Problem gamblers' siblings also prone to risk-taking: UBC study
Stacks of gambling chips on a roulette table at the Tropicana Casino and Resort in Atlantic City N.J. on April 17, 2015. (AP / Wayne Parry)
VANCOUVER - Siblings of people with gambling disorders also display markers of impulsivity and risk-taking, suggesting that problem gamblers may have pre-existing genetic vulnerabilities to the illness.
Researchers with the University of British Columbia had a group of 20 people with gambling disorders from the U.K. and their siblings complete questionnaires and computer tests to measure their impulsivity and tendency to take risks.
They also had study subjects get an MRI while playing a slot machine game to measure their brain responses to winning.
Both problem gamblers and their siblings measured higher on evaluations of risk-taking behaviour and impulsivity compared to a healthy control group. For example, they were more likely to be impulsive when experiencing negative emotions—and to put more on the line when making a risky choice.
That suggests something in the way problem gamblers were raised or something genetic could contribute to the disorder.
However, researchers also found signs that problem gambling itself plays a role in changing the brain. For example, the siblings showed no alterations in their neural response to receiving rewards compared to the control group.
The findings were published Wednesday in the scientific journal Neuropsychopharmacology. It was the first paper to investigate gambling disorders by looking at siblings. But researchers noted they were difficult to recruit because family relationships are often strained by gambling problems.

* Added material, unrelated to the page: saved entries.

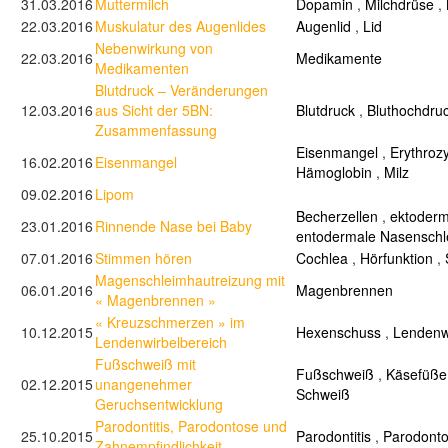
31.03.2016
Muttermilch
Dopamin
,
Milchdrüse
,
22.03.2016
Muskulatur des Augenlides
Augenlid
,
Lid
Nebenwirkung von
22.03.2016
Medikamente
Medikamenten
Blutdruck – Veränderungen
12.03.2016
aus Sicht der 5BN:
Blutdruck
,
Bluthochdru
Zusammenfassung
Eisenmangel
,
Erythroz
16.02.2016
Eisenmangel
Hämoglobin
,
Milz
09.02.2016
Lipom
Becherzellen
,
ektoderm
23.01.2016
Rinnende Nase bei Baby
entodermale Nasenschl
07.01.2016
Stimmen hören
Cochlea
,
Hörfunktion
,
Magenschleimhautreizung mit
06.01.2016
Magenbrennen
« Magenbrennen »
« Kreuzschmerzen » im
10.12.2015
Hexenschuss
,
Lendenw
Lendenwirbelbereich
Fußschweiß mit
Fußschweiß
,
Käsefüße
02.12.2015
unangenehmer
Schweiß
Geruchsentwicklung
Parodontitis, Parodontose und
25.10.2015
Parodontitis
,
Parodont
Zahnempfindlichkeit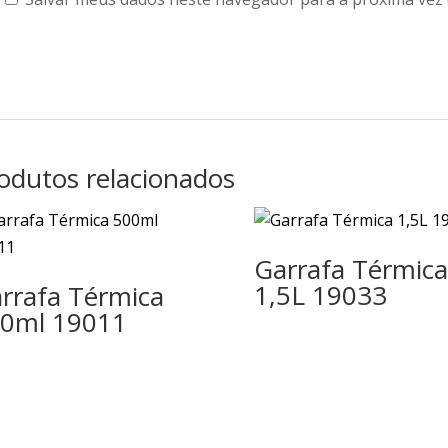
odutos relacionados
Garrafa Térmica
1,5L 19033
rrafa Térmica
0ml 19011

Lead author Eve Limbrick-Oldfield, with the UBC Centre for Gambling Research, said it's known people with gambling disorder show elevated impulsivity, risky decision-making and altered brain reward processing. But it's not known if these indicators existed beforehand or if they're a consequence of a gambling problem.
"It's a chicken and egg problem," she said.
She hopes that her research can help prevention efforts when it comes to gambling addictions.
"The main treatment for gambling disorder is CBT (cognitive behavioural therapy) … that same sort of strategy could be used in prevention."
This research supports existing twin studies that suggest if one twin has a gambling problem there's a higher probability the other twin will have some degree of gambling problems as well, according to gambling addiction expert Nigel Turner with the Centre for Addiction and Mental Health.
"It does tell people who have a risk pattern in the family to be aware, and to take precautions when they're gambling," Turner said.
Turner added some strategies are to limit the amount of money you bring with you and to learn the math behind typical casino cames, since "gambling is a great way to lose money."
Although this research focused on individuals' characteristics, Limbrick-Oldfield wanted to be clear that there are many other factors lead to developing a gambling disorder.
"We know the machines … play a large role in the development of the disorder," she said. "We have to see how the individual interacts with machine, and how we might be able to change the machines to make them less risky."
Other risk factors include lousy childhood experiences and a desire to escape one's problems rather than solve them, Turner added.
The study was conducted in the U.K., but involved UBC researchers from the Centre for Gambling Research, which is funded by the B.C. government and the British Columbia Lottery Corporation.